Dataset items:
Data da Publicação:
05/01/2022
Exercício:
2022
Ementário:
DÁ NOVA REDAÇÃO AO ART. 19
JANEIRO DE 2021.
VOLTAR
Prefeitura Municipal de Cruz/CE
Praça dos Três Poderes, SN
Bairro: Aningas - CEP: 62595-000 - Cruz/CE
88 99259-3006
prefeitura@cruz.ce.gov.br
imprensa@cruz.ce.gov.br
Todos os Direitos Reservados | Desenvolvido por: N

- **What is required**: Each entry should be duplicated exactly as it was given.

- **Result**:
Data da Publicação:
05/01/2022
Exercício:
2022
Ementário:
DÁ NOVA REDAÇÃO AO ART. 19
JANEIRO DE 2021.
VOLTAR
Prefeitura Municipal de Cruz/CE
Praça dos Três Poderes, SN
Bairro: Aningas - CEP: 62595-000 - Cruz/CE
88 99259-3006
prefeitura@cruz.ce.gov.br
imprensa@cruz.ce.gov.br
Todos os Direitos Reservados | Desenvolvido por: N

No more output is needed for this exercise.